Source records

<<<<

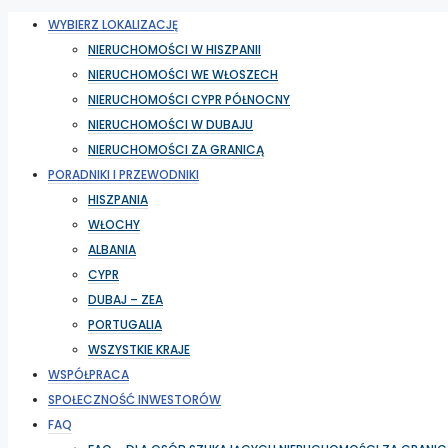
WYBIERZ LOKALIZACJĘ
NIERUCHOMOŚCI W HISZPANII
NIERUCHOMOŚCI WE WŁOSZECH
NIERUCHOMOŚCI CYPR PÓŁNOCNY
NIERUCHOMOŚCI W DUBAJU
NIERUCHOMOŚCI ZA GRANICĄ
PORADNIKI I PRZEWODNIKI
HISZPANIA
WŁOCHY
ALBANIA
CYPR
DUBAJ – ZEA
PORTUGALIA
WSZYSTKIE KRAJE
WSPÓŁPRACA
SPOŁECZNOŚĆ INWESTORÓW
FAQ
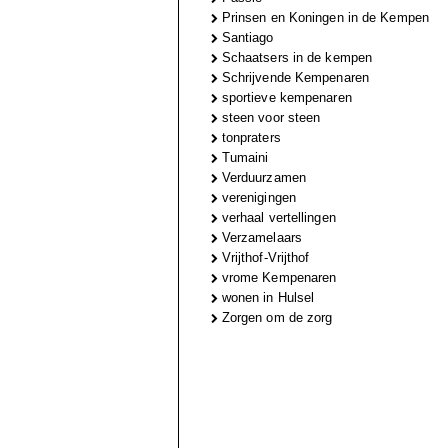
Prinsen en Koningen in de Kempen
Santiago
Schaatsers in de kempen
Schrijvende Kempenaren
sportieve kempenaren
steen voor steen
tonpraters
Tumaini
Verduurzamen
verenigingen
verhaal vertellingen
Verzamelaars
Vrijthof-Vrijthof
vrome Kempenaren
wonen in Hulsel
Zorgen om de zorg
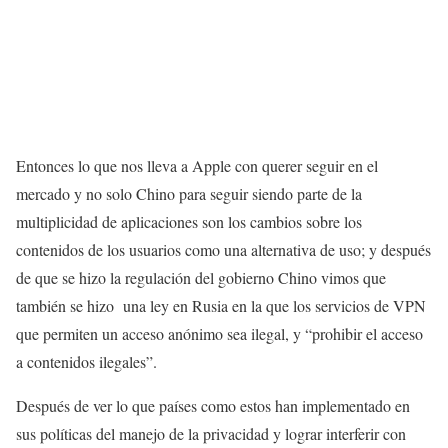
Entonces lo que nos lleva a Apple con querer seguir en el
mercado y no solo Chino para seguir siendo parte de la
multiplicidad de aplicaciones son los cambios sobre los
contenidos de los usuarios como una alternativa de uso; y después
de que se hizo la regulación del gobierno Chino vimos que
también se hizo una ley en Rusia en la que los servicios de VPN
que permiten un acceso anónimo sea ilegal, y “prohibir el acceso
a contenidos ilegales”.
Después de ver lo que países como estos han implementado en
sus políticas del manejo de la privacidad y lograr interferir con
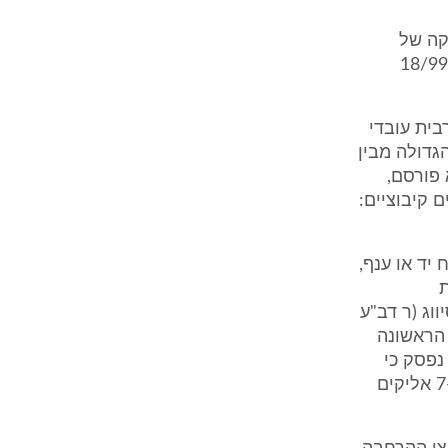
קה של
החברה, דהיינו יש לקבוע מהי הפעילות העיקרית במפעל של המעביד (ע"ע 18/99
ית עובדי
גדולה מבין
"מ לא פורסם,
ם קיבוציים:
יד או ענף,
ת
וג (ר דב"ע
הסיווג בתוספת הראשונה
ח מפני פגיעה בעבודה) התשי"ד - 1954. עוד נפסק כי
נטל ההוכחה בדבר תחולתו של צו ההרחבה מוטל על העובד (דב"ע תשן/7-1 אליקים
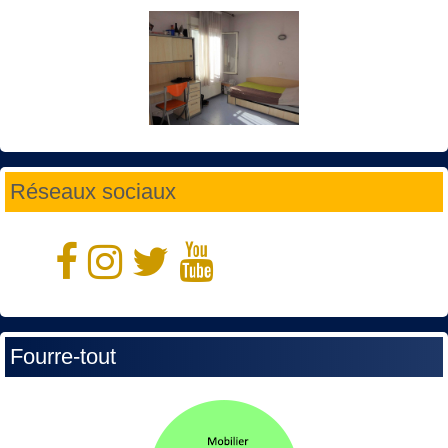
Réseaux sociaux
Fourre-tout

>>>>
<<<<

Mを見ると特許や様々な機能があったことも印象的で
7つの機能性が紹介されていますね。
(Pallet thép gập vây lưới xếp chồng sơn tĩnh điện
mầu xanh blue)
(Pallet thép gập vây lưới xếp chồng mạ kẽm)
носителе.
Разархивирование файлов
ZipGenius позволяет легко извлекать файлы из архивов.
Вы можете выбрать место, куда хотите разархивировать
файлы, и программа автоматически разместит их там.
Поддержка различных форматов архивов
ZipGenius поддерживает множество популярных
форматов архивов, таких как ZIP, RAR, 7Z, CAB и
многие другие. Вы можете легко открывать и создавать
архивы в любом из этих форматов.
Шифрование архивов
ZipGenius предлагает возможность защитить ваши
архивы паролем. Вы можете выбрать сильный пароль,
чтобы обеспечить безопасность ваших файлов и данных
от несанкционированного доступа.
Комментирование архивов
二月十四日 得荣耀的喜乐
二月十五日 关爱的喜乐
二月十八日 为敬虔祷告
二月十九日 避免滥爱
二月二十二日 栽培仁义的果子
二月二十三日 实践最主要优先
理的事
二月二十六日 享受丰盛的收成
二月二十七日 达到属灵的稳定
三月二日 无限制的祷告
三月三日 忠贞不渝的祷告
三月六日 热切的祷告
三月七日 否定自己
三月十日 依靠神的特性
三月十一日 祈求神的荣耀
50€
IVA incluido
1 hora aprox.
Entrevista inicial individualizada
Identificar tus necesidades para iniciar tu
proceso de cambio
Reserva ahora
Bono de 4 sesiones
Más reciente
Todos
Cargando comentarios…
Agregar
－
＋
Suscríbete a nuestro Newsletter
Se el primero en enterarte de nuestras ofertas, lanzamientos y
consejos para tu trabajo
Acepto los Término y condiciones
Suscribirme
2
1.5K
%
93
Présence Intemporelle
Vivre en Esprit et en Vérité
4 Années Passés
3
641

>>>>
<<<<

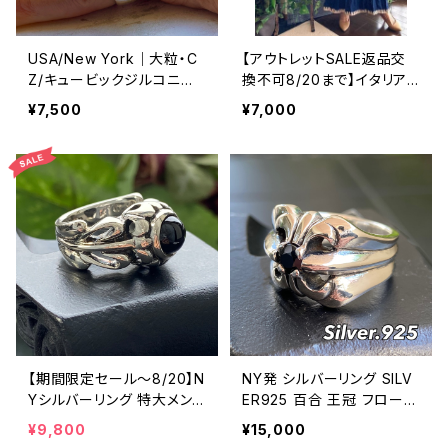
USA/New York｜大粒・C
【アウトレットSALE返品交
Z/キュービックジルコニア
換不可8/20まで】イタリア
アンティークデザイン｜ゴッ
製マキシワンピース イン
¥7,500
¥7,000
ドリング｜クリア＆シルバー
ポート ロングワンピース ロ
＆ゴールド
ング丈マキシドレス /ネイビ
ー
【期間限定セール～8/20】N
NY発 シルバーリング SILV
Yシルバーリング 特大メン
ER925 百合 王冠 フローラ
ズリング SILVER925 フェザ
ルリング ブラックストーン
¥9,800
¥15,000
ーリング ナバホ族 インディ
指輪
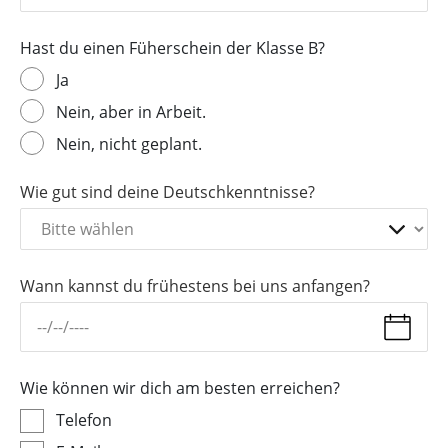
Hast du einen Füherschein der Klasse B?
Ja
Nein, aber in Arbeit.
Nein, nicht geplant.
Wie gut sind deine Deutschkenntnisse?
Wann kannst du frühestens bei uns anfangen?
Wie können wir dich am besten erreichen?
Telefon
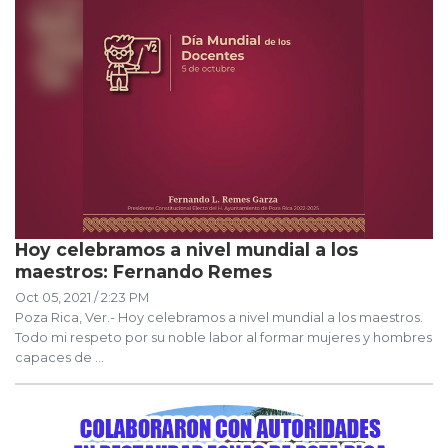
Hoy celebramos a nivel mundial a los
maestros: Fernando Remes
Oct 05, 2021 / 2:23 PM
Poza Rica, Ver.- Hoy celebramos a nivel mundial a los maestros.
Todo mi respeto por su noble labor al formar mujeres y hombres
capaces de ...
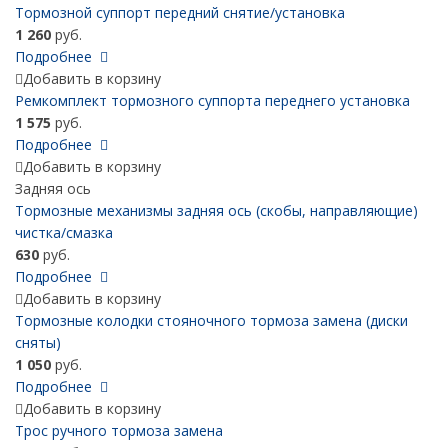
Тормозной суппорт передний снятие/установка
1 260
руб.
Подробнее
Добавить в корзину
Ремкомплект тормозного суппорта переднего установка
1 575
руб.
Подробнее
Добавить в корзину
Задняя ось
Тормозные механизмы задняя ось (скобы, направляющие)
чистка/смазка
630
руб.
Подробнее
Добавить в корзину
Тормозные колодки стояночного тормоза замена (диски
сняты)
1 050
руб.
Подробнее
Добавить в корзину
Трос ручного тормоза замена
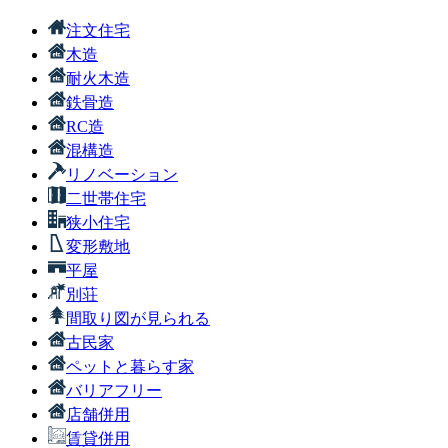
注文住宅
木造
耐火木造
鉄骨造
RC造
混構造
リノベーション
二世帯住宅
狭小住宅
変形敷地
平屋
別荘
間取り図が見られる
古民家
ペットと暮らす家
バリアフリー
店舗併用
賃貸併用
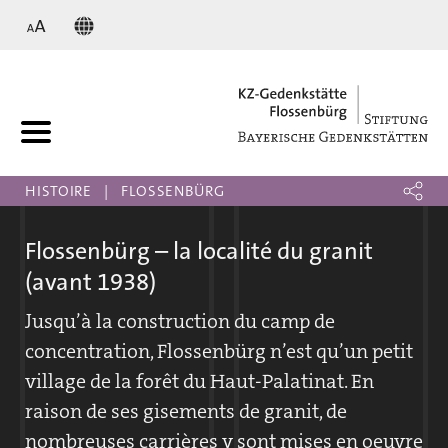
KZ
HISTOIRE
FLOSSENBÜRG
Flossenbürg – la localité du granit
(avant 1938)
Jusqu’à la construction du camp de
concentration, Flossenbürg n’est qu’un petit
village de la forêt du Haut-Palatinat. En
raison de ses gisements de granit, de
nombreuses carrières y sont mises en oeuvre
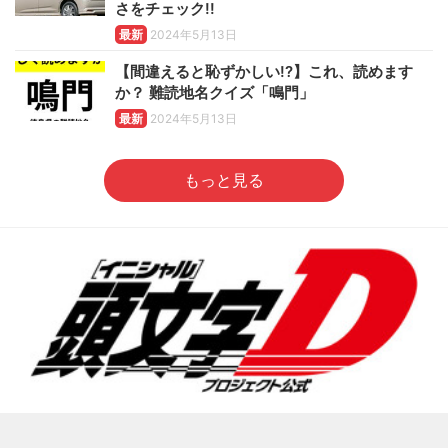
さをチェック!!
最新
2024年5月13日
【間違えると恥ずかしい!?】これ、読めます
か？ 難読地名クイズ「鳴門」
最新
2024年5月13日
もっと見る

>>>>

[Your goal]: Return each line among the entries that holds the word "como".

[Finished exercise]:
contenidos de los usuarios como una alternativa de uso; y después
Después de ver lo que países como estos han implementado en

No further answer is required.